# What to work on
Once the line containing "שהתנשא לגובה של ‭10-כ‬ מ' ." is found, retype it and each line after it through the last entry below, word for word, and nothing else.

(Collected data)
-----

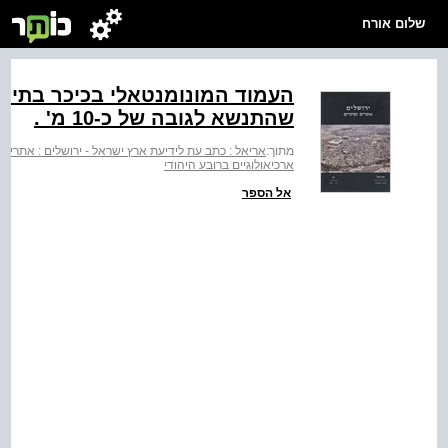
שלום אורח
העמוד המונומנטאלי בכיכר בתי
שהתנשא לגובה של ‭10-כ‬ מ' .
מתוך:
אריאל : כתב עת לידיעת ארץ ישראל - ירושלים : אתרים
ארכיאולוגיים ברובע היהודי
אל הספר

-----

# Exercise result
שהתנשא לגובה של ‭10-כ‬ מ' .
מתוך:
אריאל : כתב עת לידיעת ארץ ישראל - ירושלים : אתרים
ארכיאולוגיים ברובע היהודי
אל הספר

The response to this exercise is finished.